» **Problem description**: Identify the line in which "Электроэнергетика Китая. Итоги" appears, then reproduce that line and all remaining lines of the records word for word.

» **Given records**:
────────────────

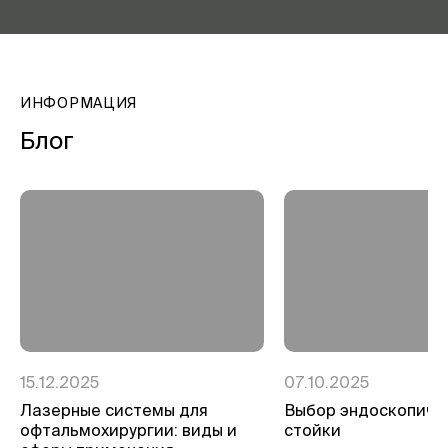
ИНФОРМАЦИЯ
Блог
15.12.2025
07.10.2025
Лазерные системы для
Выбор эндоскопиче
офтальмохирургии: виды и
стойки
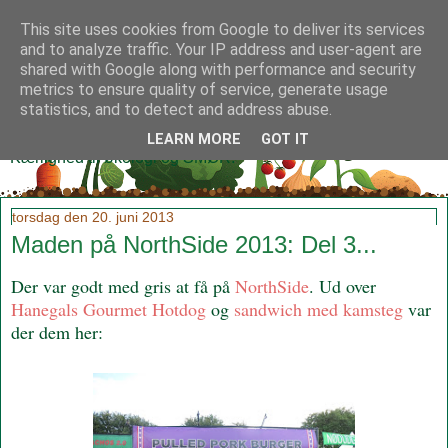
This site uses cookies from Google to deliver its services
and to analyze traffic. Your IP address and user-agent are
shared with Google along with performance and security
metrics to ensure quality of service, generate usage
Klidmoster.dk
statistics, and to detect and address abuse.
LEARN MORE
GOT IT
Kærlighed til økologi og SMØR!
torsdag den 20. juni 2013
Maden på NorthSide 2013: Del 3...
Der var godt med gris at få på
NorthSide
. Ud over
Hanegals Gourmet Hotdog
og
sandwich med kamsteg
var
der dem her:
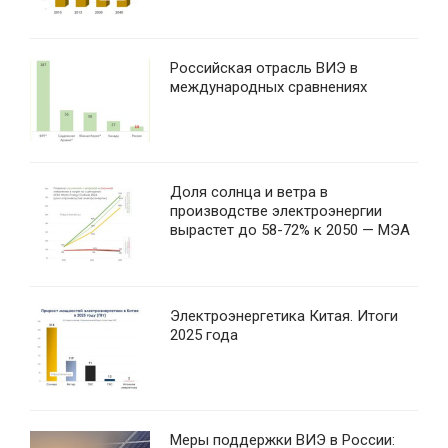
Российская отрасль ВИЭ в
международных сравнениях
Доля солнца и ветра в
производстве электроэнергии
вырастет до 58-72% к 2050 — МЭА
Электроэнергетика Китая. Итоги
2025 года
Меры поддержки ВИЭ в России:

────────────────

» **Written reply**:
Электроэнергетика Китая. Итоги
2025 года
Меры поддержки ВИЭ в России:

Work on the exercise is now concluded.